# Strange connections on network



## Snakesballz (Dec 16, 2015)

When I check the 'network' tab in the windows 8 files, it shows a variety of 1-3 unrecognizable connections. These are- angler, a nexus 6p, vehicle, a pros often device, and one unknown device. When I check my router online, it doesn't show these connections. I changed passcodes, WPA2 was already enabled. MAC filtering doesn't work. These only show up in the network tab in the windows 8 file application. Help?


----------



## Snakesballz (Dec 16, 2015)

Pro soften should be prosoft


----------



## Confounded Also (Aug 19, 2015)

There are a variety of free network scanners that will scan the entire IP address range and show each device.


----------



## Snakesballz (Dec 16, 2015)

I used soft perfect scanner, which yielded two unfamiliar Mac addresses, different from those in the windows 8 'network' folder


----------



## Confounded Also (Aug 19, 2015)

Got any IoT devices in the house? Thermostat, refrigerator, television, VoIP phones, etc. ?


----------



## Snakesballz (Dec 16, 2015)

*** this is ridiculous. According to my computer a Sony bravia is now connected to the network...


----------



## Snakesballz (Dec 16, 2015)

Confounded Also said:


> Got any IoT devices in the house? Thermostat, refrigerator, television, VoIP phones, etc. ?

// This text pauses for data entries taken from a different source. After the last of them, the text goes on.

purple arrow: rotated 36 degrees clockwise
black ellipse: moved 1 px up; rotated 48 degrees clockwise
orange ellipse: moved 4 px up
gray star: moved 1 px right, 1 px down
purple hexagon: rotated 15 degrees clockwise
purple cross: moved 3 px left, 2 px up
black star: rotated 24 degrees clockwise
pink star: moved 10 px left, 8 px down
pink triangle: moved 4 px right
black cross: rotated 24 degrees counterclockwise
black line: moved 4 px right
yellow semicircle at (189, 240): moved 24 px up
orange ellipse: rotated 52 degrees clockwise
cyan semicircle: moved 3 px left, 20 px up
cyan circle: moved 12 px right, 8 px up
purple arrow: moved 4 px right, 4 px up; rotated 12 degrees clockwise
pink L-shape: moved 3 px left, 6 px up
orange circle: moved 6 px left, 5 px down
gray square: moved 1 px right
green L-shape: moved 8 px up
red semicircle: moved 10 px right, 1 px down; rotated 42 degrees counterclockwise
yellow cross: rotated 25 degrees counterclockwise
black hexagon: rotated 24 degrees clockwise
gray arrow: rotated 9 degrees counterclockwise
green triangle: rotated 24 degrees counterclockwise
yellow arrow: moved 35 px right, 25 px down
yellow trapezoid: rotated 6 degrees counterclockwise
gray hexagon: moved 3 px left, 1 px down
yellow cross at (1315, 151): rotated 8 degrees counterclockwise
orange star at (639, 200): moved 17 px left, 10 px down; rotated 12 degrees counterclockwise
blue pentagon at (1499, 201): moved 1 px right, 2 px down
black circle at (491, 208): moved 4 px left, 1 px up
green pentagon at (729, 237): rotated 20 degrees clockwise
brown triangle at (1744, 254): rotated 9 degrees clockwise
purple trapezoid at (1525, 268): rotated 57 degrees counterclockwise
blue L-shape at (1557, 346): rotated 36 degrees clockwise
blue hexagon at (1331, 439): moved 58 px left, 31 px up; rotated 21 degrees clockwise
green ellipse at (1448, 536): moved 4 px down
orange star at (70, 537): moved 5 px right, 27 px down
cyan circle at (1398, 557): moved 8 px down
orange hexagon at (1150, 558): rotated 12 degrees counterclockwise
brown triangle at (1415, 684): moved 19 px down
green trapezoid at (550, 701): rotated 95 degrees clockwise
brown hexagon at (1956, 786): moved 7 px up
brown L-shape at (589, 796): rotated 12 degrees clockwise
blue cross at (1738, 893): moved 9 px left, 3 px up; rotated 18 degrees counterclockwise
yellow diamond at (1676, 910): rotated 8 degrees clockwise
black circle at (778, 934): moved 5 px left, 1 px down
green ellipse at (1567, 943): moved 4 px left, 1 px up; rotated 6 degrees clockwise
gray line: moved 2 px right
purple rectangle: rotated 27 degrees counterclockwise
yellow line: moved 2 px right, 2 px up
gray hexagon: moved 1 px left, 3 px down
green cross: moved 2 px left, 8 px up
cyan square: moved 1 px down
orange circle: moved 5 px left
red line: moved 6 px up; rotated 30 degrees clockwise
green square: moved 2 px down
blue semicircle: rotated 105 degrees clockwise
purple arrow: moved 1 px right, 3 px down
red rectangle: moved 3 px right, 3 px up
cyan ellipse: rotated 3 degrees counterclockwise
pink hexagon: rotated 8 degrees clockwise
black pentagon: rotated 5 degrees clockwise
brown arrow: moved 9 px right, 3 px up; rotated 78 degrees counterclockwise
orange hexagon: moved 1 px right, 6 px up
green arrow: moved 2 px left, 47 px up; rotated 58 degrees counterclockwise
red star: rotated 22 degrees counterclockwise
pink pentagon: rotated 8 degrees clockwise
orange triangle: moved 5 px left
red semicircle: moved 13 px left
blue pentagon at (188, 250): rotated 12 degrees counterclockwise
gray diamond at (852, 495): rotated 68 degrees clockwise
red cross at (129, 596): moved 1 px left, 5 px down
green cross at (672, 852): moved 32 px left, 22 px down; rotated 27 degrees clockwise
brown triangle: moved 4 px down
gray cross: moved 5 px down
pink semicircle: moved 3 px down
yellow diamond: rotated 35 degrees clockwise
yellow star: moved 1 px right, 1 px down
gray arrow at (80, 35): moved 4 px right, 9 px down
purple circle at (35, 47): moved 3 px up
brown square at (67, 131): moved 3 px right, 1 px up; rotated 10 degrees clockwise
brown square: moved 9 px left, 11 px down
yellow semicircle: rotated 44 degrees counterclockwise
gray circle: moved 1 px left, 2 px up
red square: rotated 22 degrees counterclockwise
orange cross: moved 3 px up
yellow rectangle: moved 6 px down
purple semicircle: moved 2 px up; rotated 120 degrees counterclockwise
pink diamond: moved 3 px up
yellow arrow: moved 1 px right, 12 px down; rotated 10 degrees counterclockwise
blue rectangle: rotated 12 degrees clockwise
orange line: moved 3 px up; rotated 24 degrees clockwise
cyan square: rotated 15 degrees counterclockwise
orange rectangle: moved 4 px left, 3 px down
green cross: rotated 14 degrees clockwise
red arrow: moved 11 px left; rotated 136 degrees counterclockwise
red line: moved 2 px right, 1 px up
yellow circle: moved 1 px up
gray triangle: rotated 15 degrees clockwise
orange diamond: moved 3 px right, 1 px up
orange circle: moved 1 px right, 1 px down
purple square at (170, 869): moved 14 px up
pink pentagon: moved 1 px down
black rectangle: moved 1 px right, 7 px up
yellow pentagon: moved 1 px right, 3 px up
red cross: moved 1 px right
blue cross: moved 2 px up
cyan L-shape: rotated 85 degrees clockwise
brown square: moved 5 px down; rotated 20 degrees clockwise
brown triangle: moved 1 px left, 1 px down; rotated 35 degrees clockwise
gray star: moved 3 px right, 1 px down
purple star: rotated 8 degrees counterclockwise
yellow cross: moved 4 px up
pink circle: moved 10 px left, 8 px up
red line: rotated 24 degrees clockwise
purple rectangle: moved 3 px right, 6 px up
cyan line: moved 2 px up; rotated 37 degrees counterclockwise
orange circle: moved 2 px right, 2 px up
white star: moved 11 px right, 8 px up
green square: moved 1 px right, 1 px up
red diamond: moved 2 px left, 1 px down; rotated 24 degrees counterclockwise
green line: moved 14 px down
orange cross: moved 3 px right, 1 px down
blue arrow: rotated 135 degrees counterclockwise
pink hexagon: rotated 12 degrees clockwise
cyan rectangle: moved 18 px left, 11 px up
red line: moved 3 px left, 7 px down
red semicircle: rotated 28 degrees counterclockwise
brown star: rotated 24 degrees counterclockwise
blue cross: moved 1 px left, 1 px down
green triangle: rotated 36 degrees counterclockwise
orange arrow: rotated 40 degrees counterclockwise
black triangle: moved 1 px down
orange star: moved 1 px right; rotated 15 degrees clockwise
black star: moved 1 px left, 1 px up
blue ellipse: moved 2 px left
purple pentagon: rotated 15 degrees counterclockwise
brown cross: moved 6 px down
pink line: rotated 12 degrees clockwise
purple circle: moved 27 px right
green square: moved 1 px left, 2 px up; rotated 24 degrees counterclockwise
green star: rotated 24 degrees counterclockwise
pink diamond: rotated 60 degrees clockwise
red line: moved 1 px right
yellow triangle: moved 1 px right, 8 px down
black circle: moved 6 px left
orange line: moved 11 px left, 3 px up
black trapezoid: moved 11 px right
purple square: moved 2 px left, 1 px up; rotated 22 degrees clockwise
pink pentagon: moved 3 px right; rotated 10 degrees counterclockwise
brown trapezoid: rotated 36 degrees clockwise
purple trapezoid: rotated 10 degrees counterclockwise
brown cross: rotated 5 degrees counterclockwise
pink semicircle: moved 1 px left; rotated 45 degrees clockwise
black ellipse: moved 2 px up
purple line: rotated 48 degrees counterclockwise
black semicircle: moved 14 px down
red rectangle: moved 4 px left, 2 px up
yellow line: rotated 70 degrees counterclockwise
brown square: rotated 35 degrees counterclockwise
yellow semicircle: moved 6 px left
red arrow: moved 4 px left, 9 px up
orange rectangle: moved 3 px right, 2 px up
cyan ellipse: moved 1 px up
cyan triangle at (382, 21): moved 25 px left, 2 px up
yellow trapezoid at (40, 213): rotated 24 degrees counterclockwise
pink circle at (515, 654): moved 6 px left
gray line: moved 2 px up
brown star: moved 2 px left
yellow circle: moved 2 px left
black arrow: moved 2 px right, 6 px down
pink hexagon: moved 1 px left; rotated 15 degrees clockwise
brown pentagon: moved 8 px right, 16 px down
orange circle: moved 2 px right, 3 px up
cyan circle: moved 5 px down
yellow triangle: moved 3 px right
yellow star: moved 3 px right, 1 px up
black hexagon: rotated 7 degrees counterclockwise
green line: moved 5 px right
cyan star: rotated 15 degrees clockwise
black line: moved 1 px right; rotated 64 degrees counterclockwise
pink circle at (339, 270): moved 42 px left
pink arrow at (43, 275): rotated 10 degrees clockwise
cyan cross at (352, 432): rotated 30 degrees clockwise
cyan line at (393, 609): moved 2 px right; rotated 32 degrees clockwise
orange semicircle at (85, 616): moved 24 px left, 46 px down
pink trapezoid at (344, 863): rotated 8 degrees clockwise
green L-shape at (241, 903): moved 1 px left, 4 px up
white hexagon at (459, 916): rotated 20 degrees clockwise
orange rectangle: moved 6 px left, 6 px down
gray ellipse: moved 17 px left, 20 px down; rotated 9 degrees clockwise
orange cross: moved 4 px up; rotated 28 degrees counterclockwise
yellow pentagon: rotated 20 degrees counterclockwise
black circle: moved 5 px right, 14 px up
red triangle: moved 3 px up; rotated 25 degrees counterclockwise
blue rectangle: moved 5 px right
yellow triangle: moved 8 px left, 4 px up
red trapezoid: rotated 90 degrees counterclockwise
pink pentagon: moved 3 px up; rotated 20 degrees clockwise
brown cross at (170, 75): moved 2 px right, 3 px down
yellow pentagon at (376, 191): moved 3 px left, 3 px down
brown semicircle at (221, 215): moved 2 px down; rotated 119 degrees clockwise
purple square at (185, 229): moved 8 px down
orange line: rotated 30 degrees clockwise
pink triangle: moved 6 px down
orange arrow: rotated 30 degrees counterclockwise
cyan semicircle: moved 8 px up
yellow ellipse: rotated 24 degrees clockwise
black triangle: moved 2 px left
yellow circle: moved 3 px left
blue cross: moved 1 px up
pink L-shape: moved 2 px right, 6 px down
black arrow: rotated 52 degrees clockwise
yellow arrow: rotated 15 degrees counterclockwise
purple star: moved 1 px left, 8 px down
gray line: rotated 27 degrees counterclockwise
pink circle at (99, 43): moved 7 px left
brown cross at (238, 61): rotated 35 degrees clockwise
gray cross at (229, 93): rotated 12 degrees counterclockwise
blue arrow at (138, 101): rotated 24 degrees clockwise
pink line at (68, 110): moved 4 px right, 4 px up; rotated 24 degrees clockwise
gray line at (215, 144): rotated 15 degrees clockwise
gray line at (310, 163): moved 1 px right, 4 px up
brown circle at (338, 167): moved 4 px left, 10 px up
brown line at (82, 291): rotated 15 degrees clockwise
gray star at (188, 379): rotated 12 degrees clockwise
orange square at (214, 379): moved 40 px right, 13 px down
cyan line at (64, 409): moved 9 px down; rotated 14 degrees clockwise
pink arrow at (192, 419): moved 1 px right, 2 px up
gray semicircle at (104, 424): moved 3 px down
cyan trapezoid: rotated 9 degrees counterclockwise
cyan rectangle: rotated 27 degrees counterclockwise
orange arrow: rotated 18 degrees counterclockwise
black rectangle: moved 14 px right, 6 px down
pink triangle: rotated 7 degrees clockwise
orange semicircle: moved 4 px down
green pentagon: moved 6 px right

Not that I know of. Plus, since I recently changed passcode and restarted my router, wouldn't those things not be able to connect without entering passcode?


----------



## GentleArrow (Aug 10, 2015)

So I take it you don't have a sony smart tv? Can you post the network map results?
Does the scanner show the ip addresses? Can you ping them?

BTW odds are really remote a outsider is connected to your network.


----------



## Snakesballz (Dec 16, 2015)

GentleArrow said:


> So I take it you don't have a sony smart tv? Can you post the network map results?
> Does the scanner show the ip addresses? Can you ping them?
> 
> BTW odds are really remote a outsider is connected to your network.


What's really weird is that the names/Mac addresses don't match up at all between the windows network thing and the scanner. By network map results do u mean the results of the net scan? And yes don't have that tv


----------



## Confounded Also (Aug 19, 2015)

If you're using wireless, a neighbor could be hitting it unintentionally. You might try turning the wireless off in the router/modem and any access points and using only wired connections for a while.


----------



## Snakesballz (Dec 16, 2015)

So they could still show up on the network even though they don't have the passcode?


----------



## GentleArrow (Aug 10, 2015)

It would be great to see the scanner network map and the windows network map so we can see what you are seeing.


----------